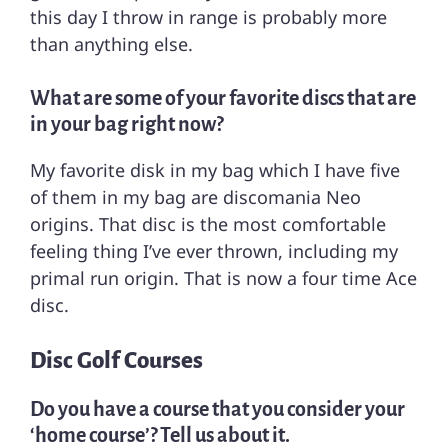
this day I throw in range is probably more
than anything else.
What are some of your favorite discs that are
in your bag right now?
My favorite disk in my bag which I have five
of them in my bag are discomania Neo
origins. That disc is the most comfortable
feeling thing I’ve ever thrown, including my
primal run origin. That is now a four time Ace
disc.
Disc Golf Courses
Do you have a course that you consider your
‘home course’? Tell us about it.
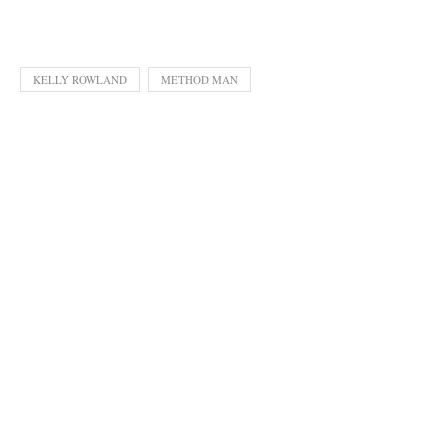
KELLY ROWLAND
METHOD MAN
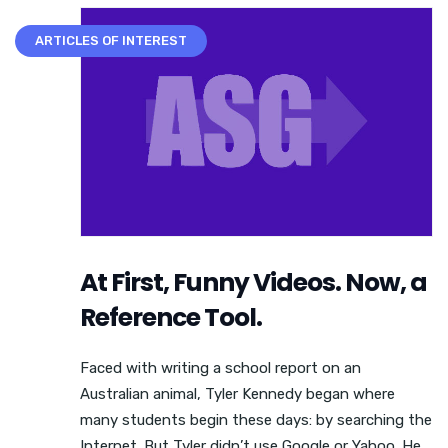
ARTICLES OF INTEREST
At First, Funny Videos. Now, a
Reference Tool.
Faced with writing a school report on an
Australian animal, Tyler Kennedy began where
many students begin these days: by searching the
Internet. But Tyler didn’t use Google or Yahoo. He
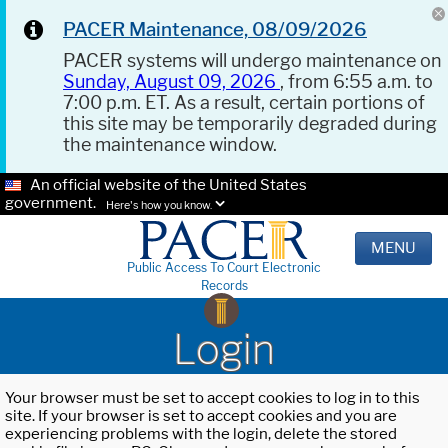
PACER Maintenance, 08/09/2026
PACER systems will undergo maintenance on
Sunday, August 09, 2026
, from 6:55 a.m. to
7:00 p.m. ET. As a result, certain portions of
this site may be temporarily degraded during
the maintenance window.
An official website of the United States
government.
Here's how you know.
MENU
Public Access To Court Electronic
Records
Login
Your browser must be set to accept cookies to log in to this
site. If your browser is set to accept cookies and you are
experiencing problems with the login, delete the stored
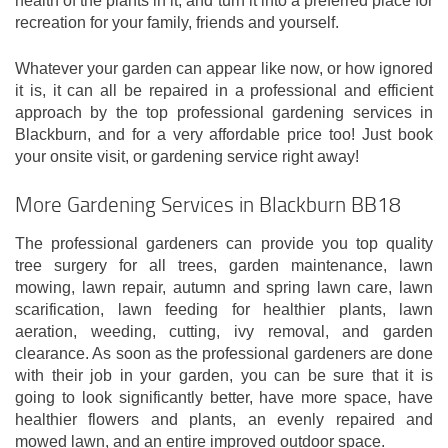
health of the plants in it, and turn it into a preferred place for
recreation for your family, friends and yourself.
Whatever your garden can appear like now, or how ignored
it is, it can all be repaired in a professional and efficient
approach by the top professional gardening services in
Blackburn, and for a very affordable price too! Just book
your onsite visit, or gardening service right away!
More Gardening Services in Blackburn BB18
The professional gardeners can provide you top quality
tree surgery for all trees, garden maintenance, lawn
mowing, lawn repair, autumn and spring lawn care, lawn
scarification, lawn feeding for healthier plants, lawn
aeration, weeding, cutting, ivy removal, and garden
clearance. As soon as the professional gardeners are done
with their job in your garden, you can be sure that it is
going to look significantly better, have more space, have
healthier flowers and plants, an evenly repaired and
mowed lawn, and an entire improved outdoor space.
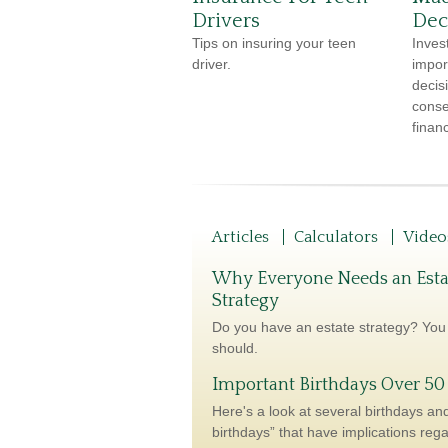
Drivers
Dec
Tips on insuring your teen
Inves
driver.
impor
decis
conse
financ
Articles
Calculators
Video
Why Everyone Needs an Esta
Strategy
Do you have an estate strategy? You
should.
Important Birthdays Over 50
Here's a look at several birthdays and
birthdays” that have implications reg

__________________________________________________

TASK PROMPT
Every line of the listing is to be repeated exactly, and the pictures are to be dropped.

SOLUTION BELOW
this day I throw in range is probably more
than anything else.
What are some of your favorite discs that are
in your bag right now?
My favorite disk in my bag which I have five
of them in my bag are discomania Neo
origins. That disc is the most comfortable
feeling thing I’ve ever thrown, including my
primal run origin. That is now a four time Ace
disc.
Disc Golf Courses
Do you have a course that you consider your
‘home course’? Tell us about it.
KELLY ROWLAND
METHOD MAN
ARTICLES OF INTEREST
At First, Funny Videos. Now, a
Reference Tool.
Faced with writing a school report on an
Australian animal, Tyler Kennedy began where
many students begin these days: by searching the
Internet. But Tyler didn’t use Google or Yahoo. He
PACER Maintenance, 08/09/2026
PACER systems will undergo maintenance on
Sunday, August 09, 2026
, from 6:55 a.m. to
7:00 p.m. ET. As a result, certain portions of
this site may be temporarily degraded during
the maintenance window.
An official website of the United States
government.
Here's how you know.
MENU
Public Access To Court Electronic
Records
Login
Your browser must be set to accept cookies to log in to this
site. If your browser is set to accept cookies and you are
experiencing problems with the login, delete the stored
health of the plants in it, and turn it into a preferred place for
recreation for your family, friends and yourself.
Whatever your garden can appear like now, or how ignored
it is, it can all be repaired in a professional and efficient
approach by the top professional gardening services in
Blackburn, and for a very affordable price too! Just book
your onsite visit, or gardening service right away!
More Gardening Services in Blackburn BB18
The professional gardeners can provide you top quality
tree surgery for all trees, garden maintenance, lawn
mowing, lawn repair, autumn and spring lawn care, lawn
scarification, lawn feeding for healthier plants, lawn
aeration, weeding, cutting, ivy removal, and garden
clearance. As soon as the professional gardeners are done
with their job in your garden, you can be sure that it is
going to look significantly better, have more space, have
healthier flowers and plants, an evenly repaired and
mowed lawn, and an entire improved outdoor space.
Drivers
Dec
Tips on insuring your teen
Inves
driver.
impor
decis
conse
financ
Articles
Calculators
Video
Why Everyone Needs an Esta
Strategy
Do you have an estate strategy? You
should.
Important Birthdays Over 50
Here's a look at several birthdays and
birthdays” that have implications reg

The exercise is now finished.